**Problem description**
This task calls for the lines below starting at the one containing "Get Direction" and ending at the one containing "BAN: MA Aziz S", repeated exactly with both ends kept and pictures left out.

**Input records**
------------------------------------
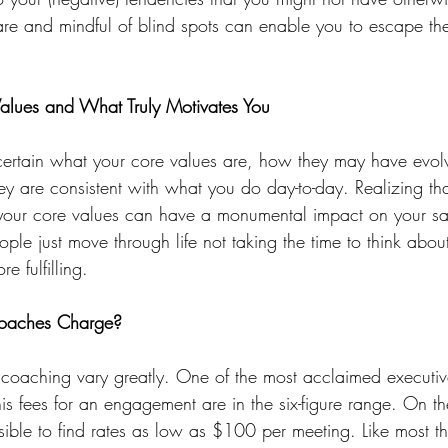
are and mindful of blind spots can enable you to escape the
Values and What Truly Motivates You
ertain what your core values are, how they may have evolv
ey are consistent with what you do day-to-day. Realizing tha
 your core values can have a monumental impact on your sat
ple just move through life not taking the time to think abou
 fulfilling.
oaches Charge?
e coaching vary greatly. One of the most acclaimed executi
s fees for an engagement are in the six-figure range. On th
ssible to find rates as low as $100 per meeting. Like most t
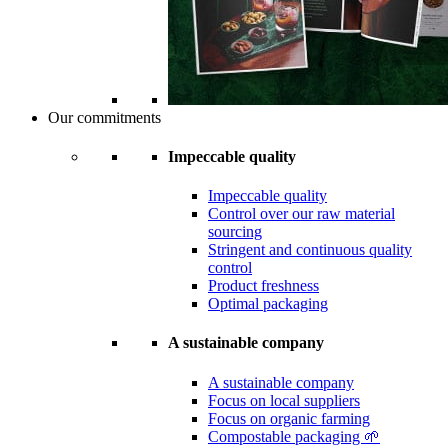
Our commitments
Impeccable quality
Impeccable quality
Control over our raw material
sourcing
Stringent and continuous quality
control
Product freshness
Optimal packaging
A sustainable company
A sustainable company
Focus on local suppliers
Focus on organic farming
Compostable packaging 🌱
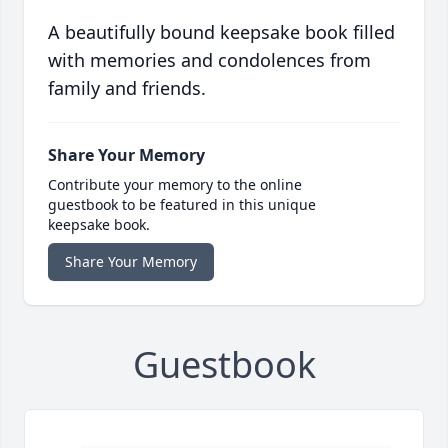
A beautifully bound keepsake book filled
with memories and condolences from
family and friends.
Share Your Memory
Contribute your memory to the online
guestbook to be featured in this unique
keepsake book.
Share Your Memory
Guestbook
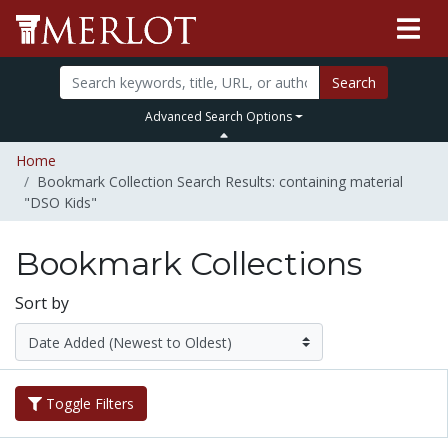
Search
Advanced Search Options
Home
Bookmark Collection Search Results: containing material
"DSO Kids"
Bookmark Collections
Sort by
Toggle Filters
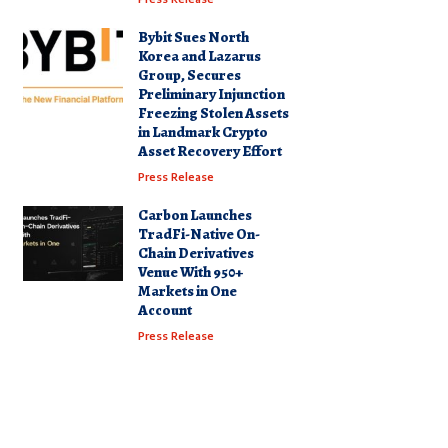
Bybit Sues North
Korea and Lazarus
Group, Secures
Preliminary Injunction
Freezing Stolen Assets
in Landmark Crypto
Asset Recovery Effort
Press Release
Carbon Launches
TradFi-Native On-
Chain Derivatives
Venue With 950+
Markets in One
Account
Press Release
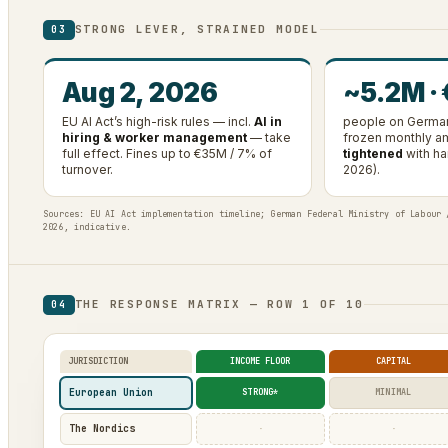
STRONG LEVER, STRAINED MODEL
03
Aug 2, 2026
~5.2M ·
EU AI Act’s high-risk rules — incl.
AI in
people on German
hiring & worker management
— take
frozen monthly 
full effect. Fines up to €35M / 7% of
tightened
with ha
turnover.
2026).
Sources: EU AI Act implementation timeline; German Federal Ministry of Labour 
2026, indicative.
THE RESPONSE MATRIX — ROW 1 OF 10
04
JURISDICTION
INCOME FLOOR
CAPITAL
European Union
STRONG*
MINIMAL
The Nordics
·
·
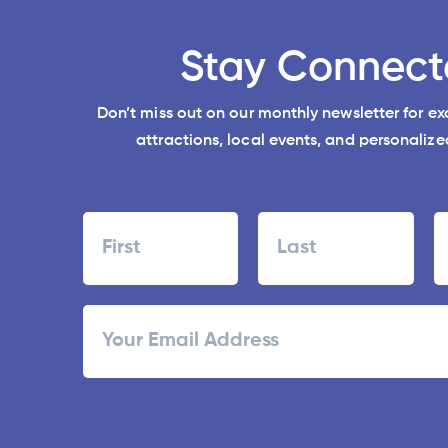
Stay Connect
Don’t miss out on our monthly newsletter for e
attractions, local events, and personalized
Name
First
Last
ZI
Email
/
Po
C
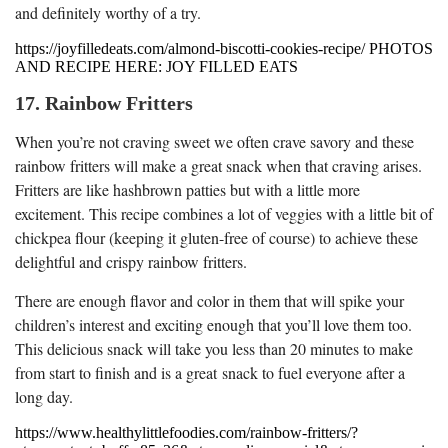
and definitely worthy of a try.
https://joyfilledeats.com/almond-biscotti-cookies-recipe/ PHOTOS
AND RECIPE HERE: JOY FILLED EATS
17. Rainbow Fritters
When you’re not craving sweet we often crave savory and these
rainbow fritters will make a great snack when that craving arises.
Fritters are like hashbrown patties but with a little more
excitement. This recipe combines a lot of veggies with a little bit of
chickpea flour (keeping it gluten-free of course) to achieve these
delightful and crispy rainbow fritters.
There are enough flavor and color in them that will spike your
children’s interest and exciting enough that you’ll love them too.
This delicious snack will take you less than 20 minutes to make
from start to finish and is a great snack to fuel everyone after a
long day.
https://www.healthylittlefoodies.com/rainbow-fritters/?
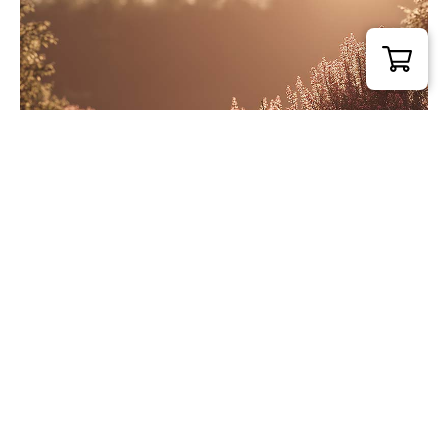
Calm Flow
£
54.00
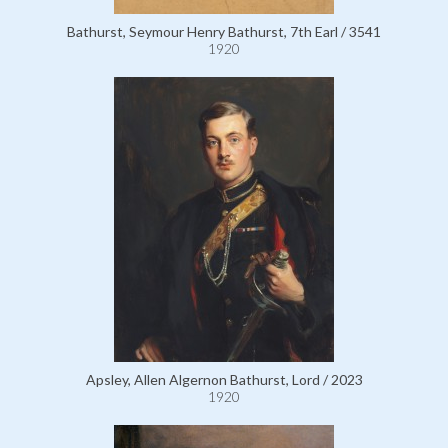
Bathurst, Seymour Henry Bathurst, 7th Earl / 3541
1920
Apsley, Allen Algernon Bathurst, Lord / 2023
1920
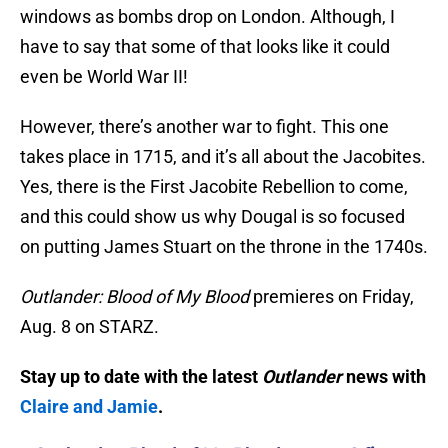
windows as bombs drop on London. Although, I
have to say that some of that looks like it could
even be World War II!
However, there’s another war to fight. This one
takes place in 1715, and it’s all about the Jacobites.
Yes, there is the First Jacobite Rebellion to come,
and this could show us why Dougal is so focused
on putting James Stuart on the throne in the 1740s.
Outlander: Blood of My Blood
premieres on Friday,
Aug. 8 on STARZ.
Stay up to date with the latest
Outlander
news with
Claire and Jamie
.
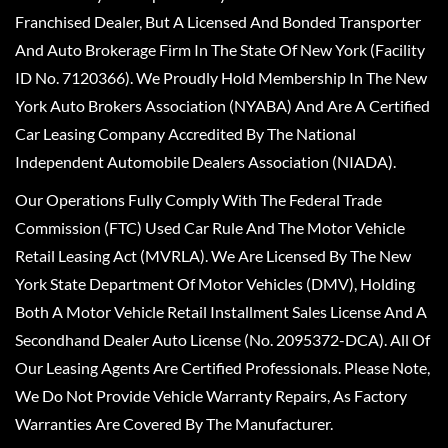
Franchised Dealer, But A Licensed And Bonded Transporter
And Auto Brokerage Firm In The State Of New York (Facility
ID No. 7120366). We Proudly Hold Membership In The New
York Auto Brokers Association (NYABA) And Are A Certified
Car Leasing Company Accredited By The National
Independent Automobile Dealers Association (NIADA).
Our Operations Fully Comply With The Federal Trade
Commission (FTC) Used Car Rule And The Motor Vehicle
Retail Leasing Act (MVRLA). We Are Licensed By The New
York State Department Of Motor Vehicles (DMV), Holding
Both A Motor Vehicle Retail Installment Sales License And A
Secondhand Dealer Auto License (No. 2095372-DCA). All Of
Our Leasing Agents Are Certified Professionals. Please Note,
We Do Not Provide Vehicle Warranty Repairs, As Factory
Warranties Are Covered By The Manufacturer.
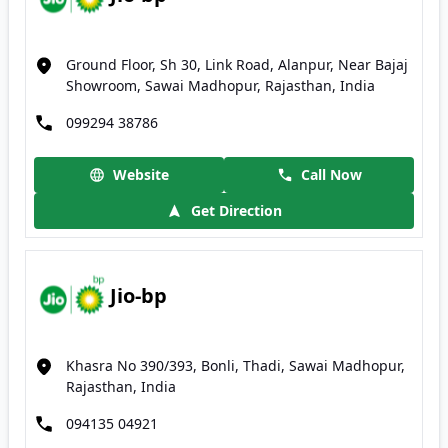
Ground Floor, Sh 30, Link Road, Alanpur, Near Bajaj
Showroom, Sawai Madhopur, Rajasthan, India
099294 38786
Website
Call Now
Get Direction
Jio-bp
Khasra No 390/393, Bonli, Thadi, Sawai Madhopur,
Rajasthan, India
094135 04921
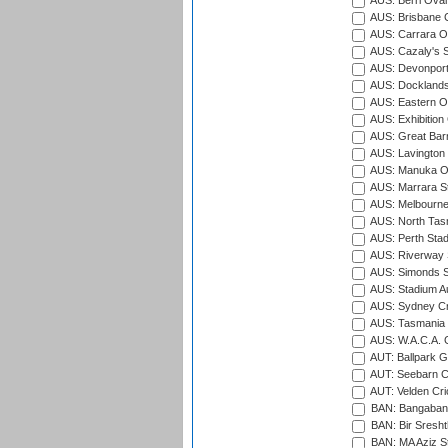
AUS: Berri Oval
AUS: Brisbane C
AUS: Carrara O
AUS: Cazaly's S
AUS: Devonport
AUS: Docklands
AUS: Eastern Ov
AUS: Exhibition
AUS: Great Barr
AUS: Lavington 
AUS: Manuka Ov
AUS: Marrara S
AUS: Melbourne
AUS: North Tasm
AUS: Perth Sta
AUS: Riverway S
AUS: Simonds St
AUS: Stadium Au
AUS: Sydney Cr
AUS: Tasmania C
AUS: W.A.C.A. 
AUT: Ballpark 
AUT: Seebarn Cr
AUT: Velden Cri
BAN: Bangaband
BAN: Bir Sresht
BAN: MA Aziz S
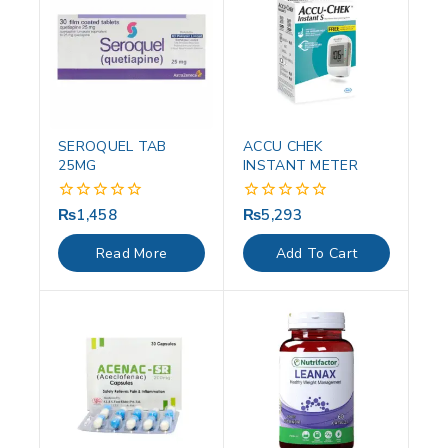
SEROQUEL TAB
ACCU CHEK
25MG
INSTANT METER
₨
1,458
₨
5,293
0
0
out
out
of
of
Read More
Add To Cart
5
5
------------------------------------
**Response box**
Get Direction
Jio-bp
Khasra No 390/393, Bonli, Thadi, Sawai Madhopur,
Rajasthan, India
094135 04921
AUS: Berri Oval
AUS: Brisbane C
AUS: Carrara O
AUS: Cazaly's S
AUS: Devonport
AUS: Docklands
AUS: Eastern Ov
AUS: Exhibition
AUS: Great Barr
AUS: Lavington 
AUS: Manuka Ov
AUS: Marrara S
AUS: Melbourne
AUS: North Tasm
AUS: Perth Sta
AUS: Riverway S
AUS: Simonds St
AUS: Stadium Au
AUS: Sydney Cr
AUS: Tasmania C
AUS: W.A.C.A. 
AUT: Ballpark 
AUT: Seebarn Cr
AUT: Velden Cri
BAN: Bangaband
BAN: Bir Sresht
BAN: MA Aziz S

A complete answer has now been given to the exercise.